A two-hour ride this morning west of Bangkok had me in Kanchanaburi. Our first stop was the Kanchanaburi Allied War Cemetery. Here layed WW2 POWs mostly from Holland and Britian who died in Thailand. It was beautifully kept. Immediately after we went to the Jeath War Museum which had an assortment of weapons, pictures and actual stuff from WW2. I found most of the information informative if not repetitive. This was good because my history from WW2 is a little hazy.

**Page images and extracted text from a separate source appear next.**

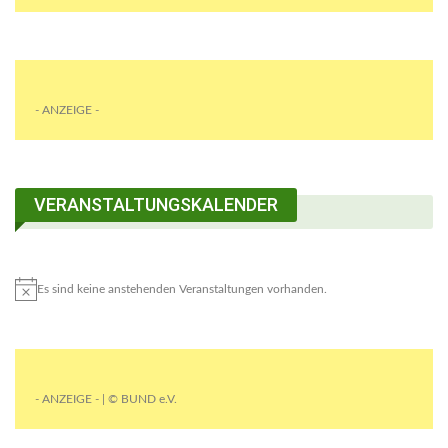
- ANZEIGE -
VERANSTALTUNGSKALENDER
Es sind keine anstehenden Veranstaltungen vorhanden.
- ANZEIGE - | © BUND e.V.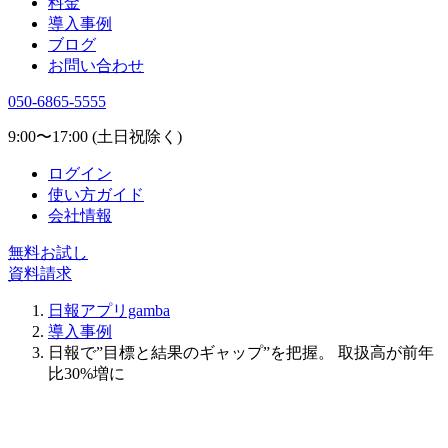
料金
導入事例
ブログ
お問い合わせ
050-6865-5555
9:00〜17:00 (土日祝除く)
ログイン
使い方ガイド
会社情報
無料お試し
資料請求
日報アプリgamba
導入事例
日報で”目標と結果のギャップ”を把握。 取扱高が前年
比30%増に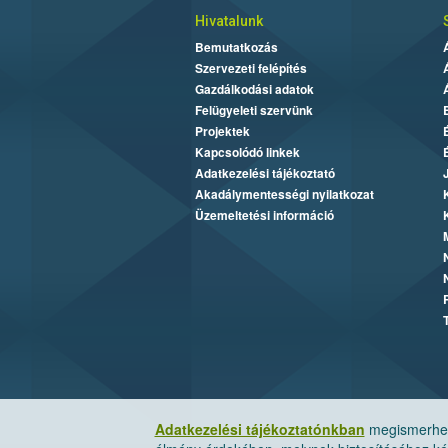
Hivatalunk
Bemutatkozás
Szervezeti felépítés
Gazdálkodási adatok
Felügyeleti szervünk
Projektek
Kapcsolódó linkek
Adatkezelési tájékoztató
Akadálymentességi nyilatkozat
Üzemeltetési információ
Adatkezelési tájékoztatónkban
megismerheti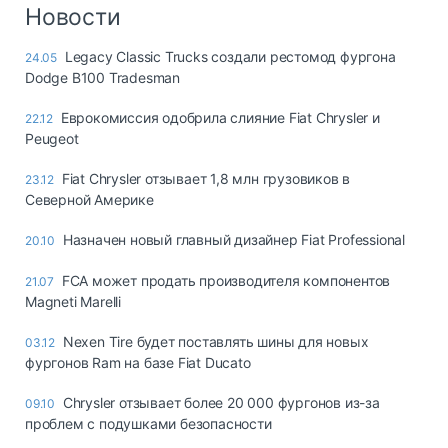
Логистика, грузы
Новости
Негабаритные и
Legacy Classic Trucks создали рестомод фургона
24.05
опасные грузы
Dodge B100 Tradesman
Безопасность и
страхование
Еврокомиссия одобрила слияние Fiat Chrysler и
22.12
Peugeot
Таможня и ВЭД
Fiat Chrysler отзывает 1,8 млн грузовиков в
23.12
Склады и
Северной Америке
грузовые
терминалы
Назначен новый главный дизайнер Fiat Professional
20.10
Коммерческий
транспорт
FCA может продать производителя компонентов
21.07
Magneti Marelli
Спецтехника
Nexen Tire будет поставлять шины для новых
03.12
Автосервис,
фургонов Ram на базе Fiat Ducato
запчасти, шины
Топливо, масла и
Chrysler отзывает более 20 000 фургонов из-за
09.10
Дзен
автохимия
проблем с подушками безопасности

From the museum we could walk over to the Kwai River Bridge or the Death Railway. For those of you who can't remember its significance: During WW2 in 1942 the Japanese made their POWs (British, Australian, Duth and American) build this bridge over to Burma (Burma-Siam Railway). It was made to maintain the army in Burma. They completed the bridge in 16 months but in 1945 allied planes destroyed the bridge. It was later repaired but apparently you can still see damage near the riverbanks. During its construction, about 13,000 prisoners-of-war died, mainly of sickness, malnutrition and exhaustion - and were buried along the railway, thus Death Railway.

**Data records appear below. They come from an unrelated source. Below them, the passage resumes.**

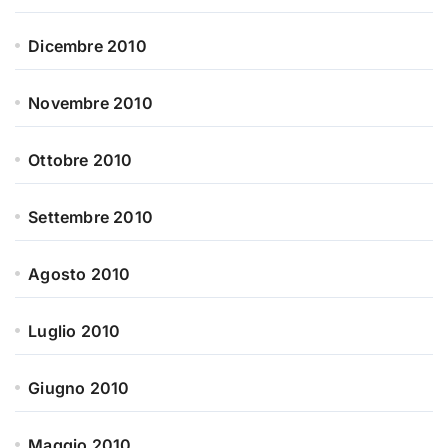
Dicembre 2010
Novembre 2010
Ottobre 2010
Settembre 2010
Agosto 2010
Luglio 2010
Giugno 2010
Maggio 2010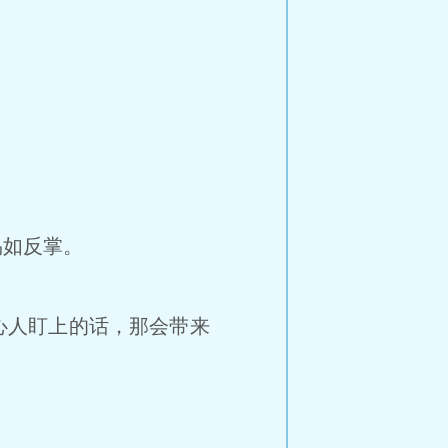
易如反掌。
心人盯上的话，那会带来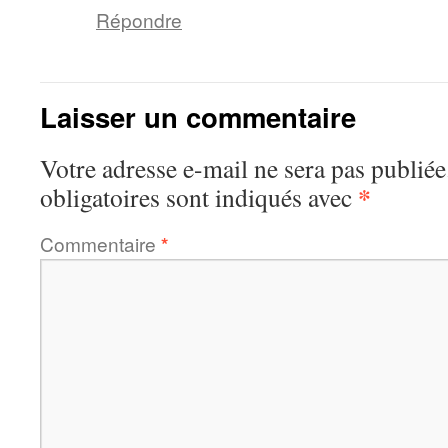
Répondre
Laisser un commentaire
Votre adresse e-mail ne sera pas publiée
*
obligatoires sont indiqués avec
Commentaire
*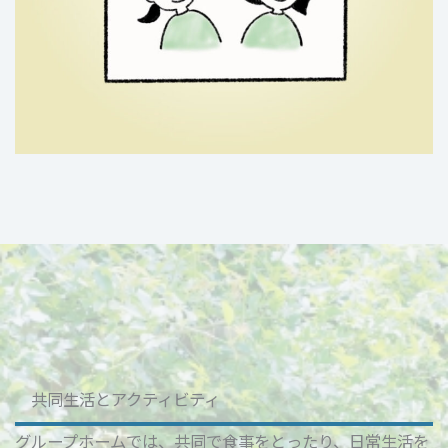
共同生活とアクティビティ
グループホームでは、共同で食事をとったり、日常生活を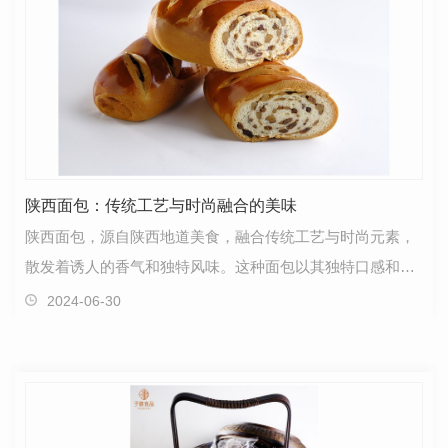
陕西面包：传统工艺与时尚融合的美味
陕西面包，源自陕西地道美食，融合传统工艺与时尚元素，
散发着诱人的香气和独特风味。这种面包以其独特口感和独
特方式制作而闻名。陕西面包历史悠久，承载着丰富的…
2024-06-30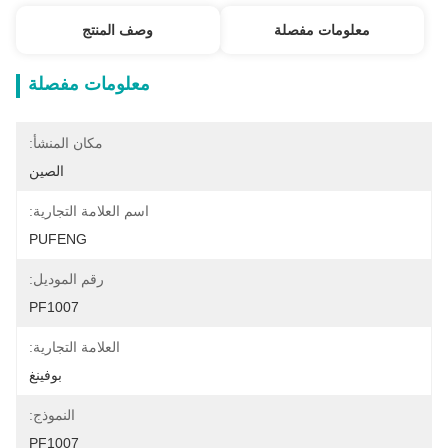
معلومات مفصلة
وصف المنتج
معلومات مفصلة
مكان المنشأ:
الصين
اسم العلامة التجارية:
PUFENG
رقم الموديل:
PF1007
العلامة التجارية:
بوفينغ
النموذج:
PF1007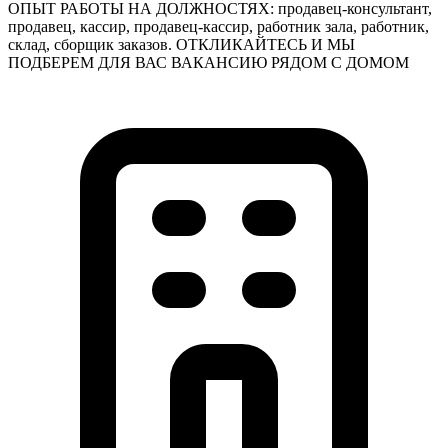
ОПЫТ РАБОТЫ НА ДОЛЖНОСТЯХ: продавец-консультант,
продавец, кассир, продавец-кассир, работник зала, работник,
склад, сборщик заказов. ОТКЛИКАЙТЕСЬ И МЫ
ПОДБЕРЕМ ДЛЯ ВАС ВАКАНСИЮ РЯДОМ С ДОМОМ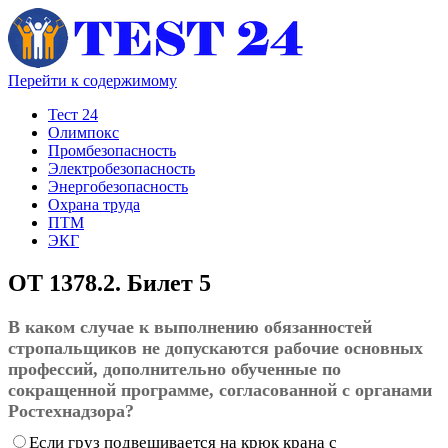
Перейти к содержимому
Тест 24
Олимпокс
Промбезопасность
Электробезопасность
Энергобезопасность
Охрана труда
ПТМ
ЭКГ
ОТ 1378.2. Билет 5
В каком случае к выполнению обязанностей
стропальщиков не допускаются рабочие основных
профессий, дополнительно обученные по
сокращенной программе, согласованной с органами
Ростехнадзора?
Если груз подвешивается на крюк крана с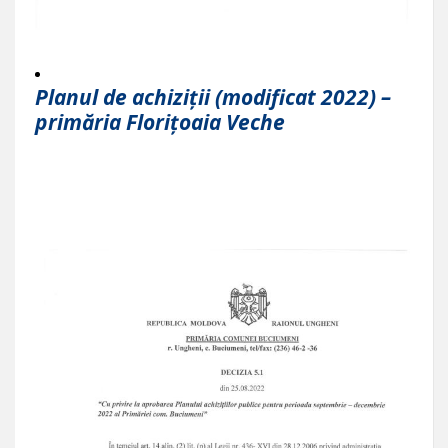
Planul de achiziții (modificat 2022) –
primăria Florițoaia Veche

After walking on the bridge and taking photos of the murky water below we headed off for our hour long train ride. It was the bumpiest ride I've ever been on. I thought our car was going to pull away from the others. There were broken seats and really old fans on the ceiling. I don't think any of us really thought of the significance of the bridge, about all the people who died building it; we were too busy trying to get the best pictures of the Kwai River.
We ate lunch on a restaurant along the river. It was a simple buffet with typical Thai food. I enjoyed talking to the Americans and Australians who were a part of my group. Everyone has such a different story than your own so it's wonderful to hear them.

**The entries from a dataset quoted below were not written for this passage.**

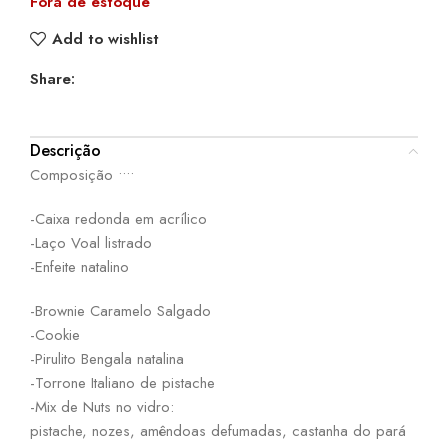
Fora de estoque
Add to wishlist
Share:
Descrição
Composição ••••
-Caixa redonda em acrílico
-Laço Voal listrado
-Enfeite natalino
-Brownie Caramelo Salgado
-Cookie
-Pirulito Bengala natalina
-Torrone Italiano de pistache
-Mix de Nuts no vidro:
pistache, nozes, amêndoas defumadas, castanha do pará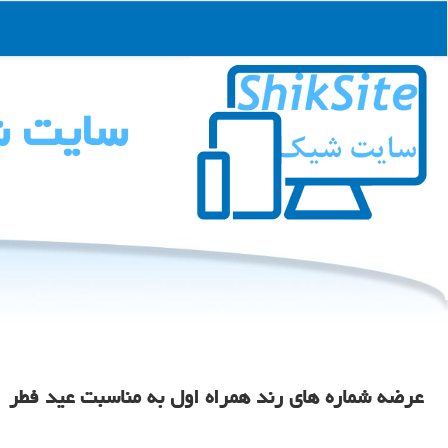
سایت 
عرضه شماره های رند همراه اول به مناسبت عید فطر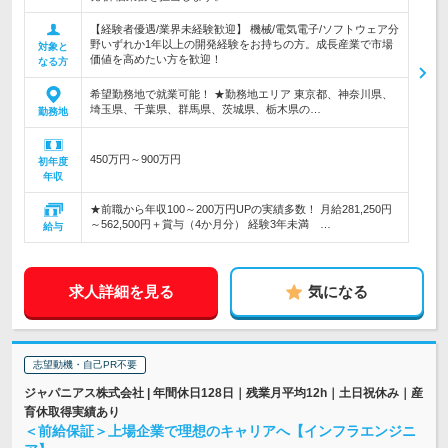
【経験者優遇/業界未経験歓迎】 機械/電気電子/ソフトウェア分
野いずれか1年以上の開発経験をお持ちの方。成長産業で市場
対象と
価値を高めたい方を歓迎！
なる方
希望勤務地で就業可能！ ★勤務地エリア 東京都、神奈川県、
埼玉県、千葉県、群馬県、茨城県、栃木県の…
勤務地
450万円～900万円
初年度
年収
★前職から年収100～200万円UPの実績多数！ 月給281,250円
～562,500円＋賞与（4か月分） 経験3年未満 …
給与
求人詳細を見る
気になる
志望動機・自己PR不要
ジャパニアス株式会社 | 年間休日128日｜残業月平均12h｜土日祝休み｜産
育休取得実績あり
＜前給保証＞上場企業で理想のキャリアへ【インフラエンジニ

Then we went to a stupid waterfall that I won't bother writing more about.
And the best part of my day was going to the Wa Pa Laungta Bua Yannasampanno, Forest Monastery (Tiger Temple). I've seen so many different kinds of animals in the few months that I have been away. I've never seen a tiger up close and personal so I was really excited.
Red is the color of danger for tigers. So anybody who had red on had to change into a neutral color. Luckily I had no red on today. We walked through the grounds of the monastery and we were surprised to see horses, billy goats, deer and peacocks. I loved it.
Here's the story with the tigers. They need a new home. http://www.tigertemple.comClick on the English version and please read.
Getting back to me. The tigers and their handlers were in a big open space while we, the tourists were sectioned off by a small rope. If we wanted to have our pics taken with the tigers, we had to give our cameras to one of the handlers. Then another handler would lead us around to the tigers while the first handler took our pictures with the tigers. We weren't allowed to wear hats or make any noises. The tigers were lazing about half asleep chained to polls. We did little poses near the snoozing tigers while giving them a little stroke here and there.
A monk was in the middle of all this action stroking and combing the tigers. Is it wrong to think a monk is hot? Well this monk was. I think he caught my loving him vibe because he called me over to him, and he put one of the tigers on my lap. He/she was snoozing while I lovingly stroked his head. I want a pet tiger right now. I think I just might volunteer there for a month or so but I wonder if I would have to shave my head.